According to the FBI and U.S. Treasury, roughly 69,000 "suspicious activity reports," or SARS, related to mortgage fraud were filed in 2012. That number is down 25 percent from 2011, when 92,000 such cases were tallied, LexisNexis found.

The drop in reported mortgage fraud came in a year when non-bank residential mortgage lenders and originators started to submit SARs for the first time. In other words, far more lenders and originators, including mortgage brokers, were submitting these incidents, but the number of fraud reports still dropped substantially.

According to Tim Coyle, one of the authors of the study, the housing crisis prompted a number of new lending restrictions and limitations on borrowers and lenders. Many of these took effect over the last two years.

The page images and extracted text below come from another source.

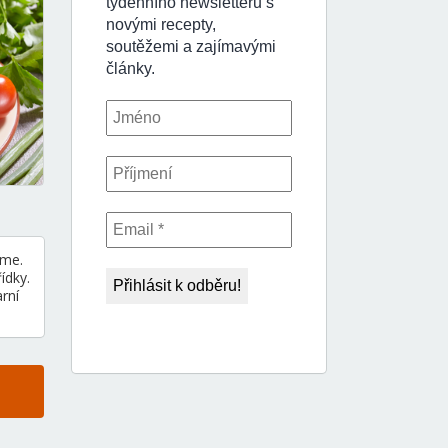
eme.
ídky.
rní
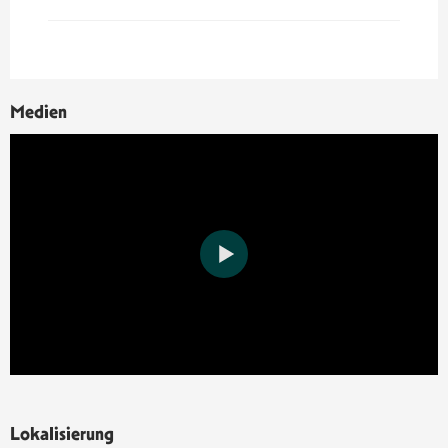
Medien
Lokalisierung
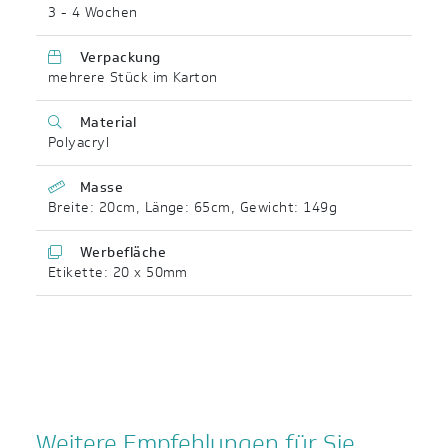
3 - 4 Wochen
Verpackung
mehrere Stück im Karton
Material
Polyacryl
Masse
Breite: 20cm
,
Länge: 65cm
,
Gewicht: 149g
Werbefläche
Etikette: 20 x 50mm
Weitere Empfehlungen für Sie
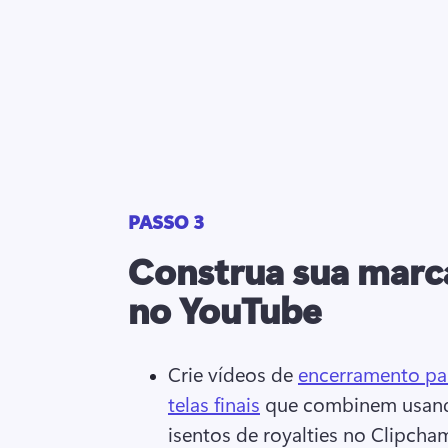
PASSO 3
Construa sua marc
no YouTube
Crie vídeos de 
encerramento pa
telas finais
 que combinem usand
isentos de royalties no Clipcha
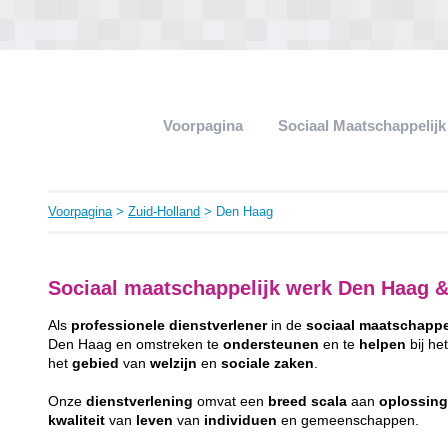
Voorpagina
Sociaal Maatschappelij
Voorpagina
>
Zuid-Holland
> Den Haag
Sociaal maatschappelijk werk Den Haag &
Als
professionele
dienstverlener
in de
sociaal
maatschappe
Den Haag en omstreken te
ondersteunen
en te
helpen
bij he
het
gebied
van
welzijn
en
sociale
zaken
.
Onze
dienstverlening
omvat een
breed
scala
aan
oplossin
kwaliteit
van
leven
van
individuen
en gemeenschappen.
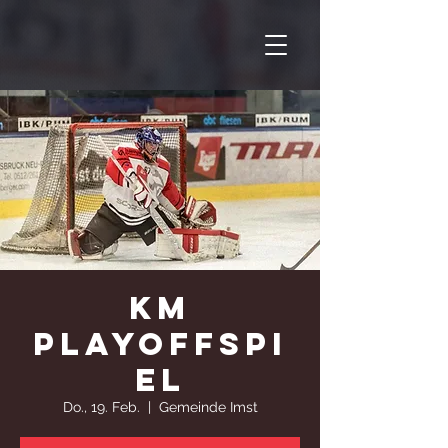
KM
Playoffspi
el
Do., 19. Feb.
  |  
Gemeinde Imst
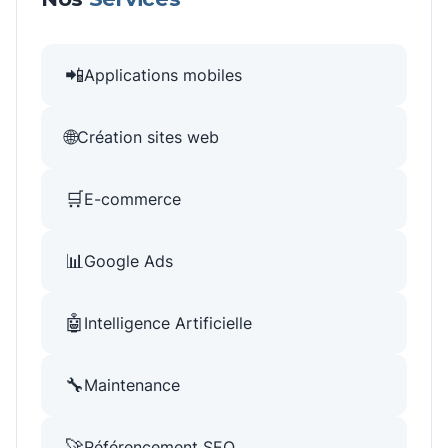
📲
Applications mobiles
🌐
Création sites web
🛒
E-commerce
📊
Google Ads
🤖
Intelligence Artificielle
🔧
Maintenance
🚀
Référencement SEO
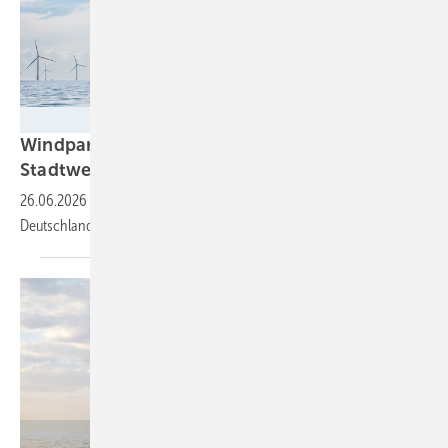
Ulrich Wirwa
Windpark Gennaker sichert sich PPA und
Stadtwerke-Beteiligung
26.06.2026
-
Amazon und die Stadtwerke München wollen Strom aus
Deutschlands größtem Offshore-Projekt in der
Ostsee.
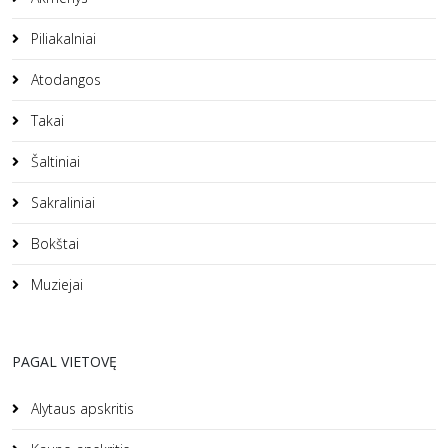
Piliakalniai
Atodangos
Takai
Šaltiniai
Sakraliniai
Bokštai
Muziejai
PAGAL VIETOVĘ
Alytaus apskritis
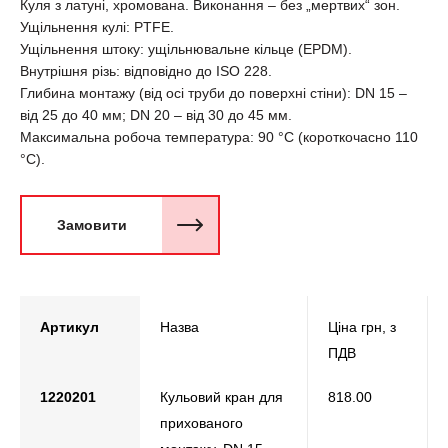
Куля з латуні, хромована. Виконання – без „мертвих“ зон.
Ущільнення кулі: PTFE.
Ущільнення штоку: ущільнювальне кільце (EPDM).
Внутрішня різь: відповідно до ISO 228.
Глибина монтажу (від осі труби до поверхні стіни): DN 15 –
від 25 до 40 мм; DN 20 – від 30 до 45 мм.
Максимальна робоча температура: 90 °С (короткочасно 110
°С).
Замовити
Артикул
Назва
Ціна грн, з
ПДВ
1220201
Кульовий кран для
818.00
прихованого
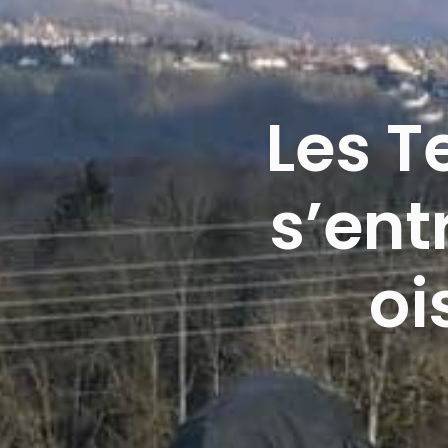
Les T
s’ent
o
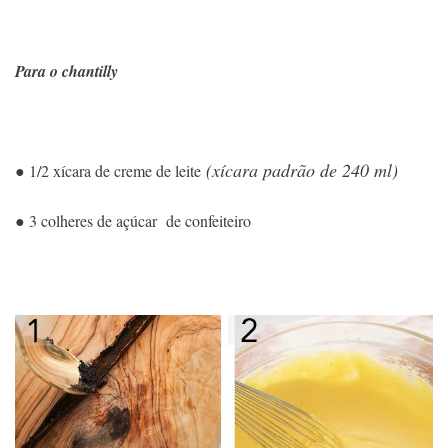
Para o chantilly
(xícara padrão de 240 ml)
● 1/2 xícara de creme de leite
● 3 colheres de açúcar de confeiteiro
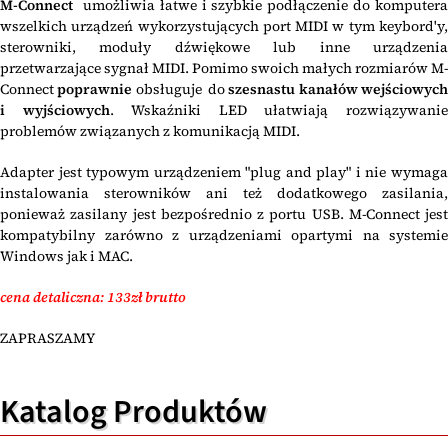
M-Connect
umożliwia łatwe i szybkie podłączenie do komputera
wszelkich urządzeń wykorzystujących port MIDI w tym keybord'y,
sterowniki, moduły dźwiękowe lub inne urządzenia
przetwarzające sygnał MIDI. Pomimo swoich małych rozmiarów M-
Connect
poprawnie
obsługuje do
szesnastu kanałów wejściowyc
i wyjściowych
. Wskaźniki LED ułatwiają rozwiązywani
problemów związanych z komunikacją MIDI.
Adapter jest typowym urządzeniem "plug and play" i nie wymaga
instalowania sterowników ani też dodatkowego zasilania,
ponieważ zasilany jest bezpośrednio z portu USB. M-Connect jest
kompatybilny zarówno z urządzeniami opartymi na systemie
Windows jak i MAC.
cena detaliczna: 133zł brutto
ZAPRASZAMY
Katalog Produktów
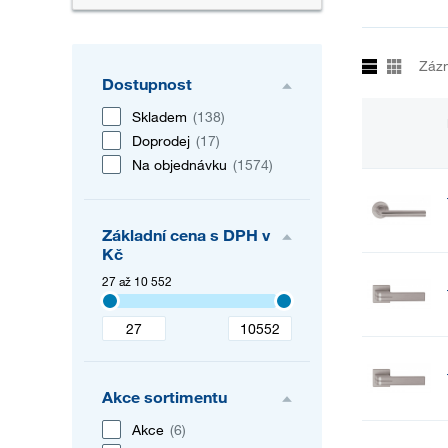
Záz
Dostupnost
Skladem
(138)
Doprodej
(17)
Na objednávku
(1574)
Základní cena s DPH v
Kč
27 až 10 552
Akce sortimentu
Akce
(6)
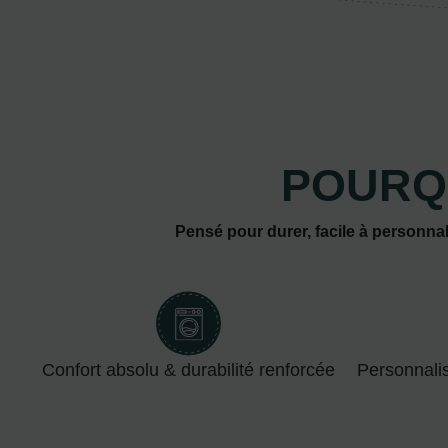
POURQ
Pensé pour durer, facile à personnal
Confort absolu & durabilité renforcée
Personnali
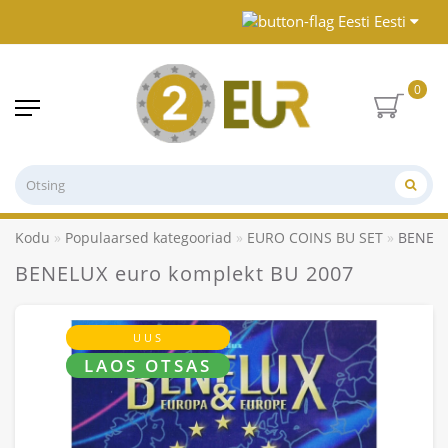
Eesti
0
Kodu
Populaarsed kategooriad
EURO COINS BU SET
BENELU
BENELUX euro komplekt BU 2007
UUS
LAOS OTSAS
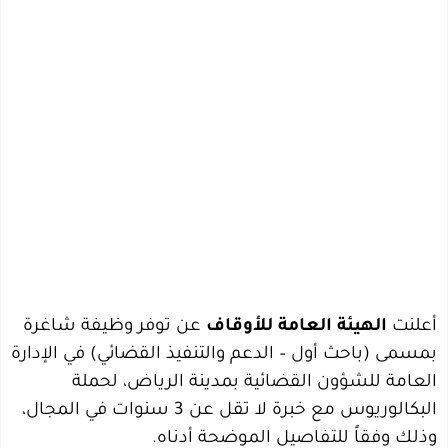
أعلنت
الهيئة العامة للأوقاف
عن توفر وظيفة شاغرة
بمسمى (باحث أول – الدعم والتنفيذ القضائي) في الإدارة
العامة للشؤون القضائية بمدينة الرياض، لحملة
البكالوريوس مع خبرة لا تقل عن 3 سنوات في المجال،
وذلك وفقاً للتفاصيل الموضحة أدناه.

The rules have  helped bring down the level of mortgage fraud, Coyle said. "Appraisal management companies, third-party reviews, eliminating stated income and zero down loans -- fraud is down because all of these policies have been put into place."

"When is the last time anyone did a subprime loan?" he added. "We know in the business that subprime loans don't perform like prime loans. Ninety-nine percent of the [mortgage lender] population is lending to borrowers with Grade A credit, 620 to 640 and above. No one is doing loans to borrowers with a 580 [credit score]."

The top five metropolitan areas for mortgage fraud around the U.S. accounted for nearly half of all reported cases: San Francisco (12.1 percent of all reports), Philadelphia and Los Angeles (6.4 percent), New York-Northern New Jersey-Long Island (5.7 percent) and Miami (4.3 percent).

The most common type of mortgage fraud last year involved prospective borrowers or lenders forging or otherwise misrepresenting information on a loan application. Nearly 70 percent of all SARs included application fraud.

Application fraud might include making false statements or fabricating tax returns, financial statements, escrow/closing documents and/or credit documentation; a fraudulent appraisal/property valuation; and the fraudulent verification of financial accounts or employment verifications. It might also include using a fake Social Security number, incorrectly stating the occupancy status, misrepresenting the citizen status and using an incorrect address.

The top state for mortgage fraud collusion over the past five years is Vermont. Seven other states that rank highly in both surveys include Alabama, New York, Kentucky, Pennsylvania, Iowa, Louisiana, and Delaware.

While mortgage fraud is down, concerns remain as home prices rise and lenders begin to widen the spigot to attract more borrowers. "We're now seeing properties being flipped and lenders relaxing mortgage restrictions for those who went through foreclosures and bankruptcies," Coyle said.

 "We're concerned that history will repeat itself," he added.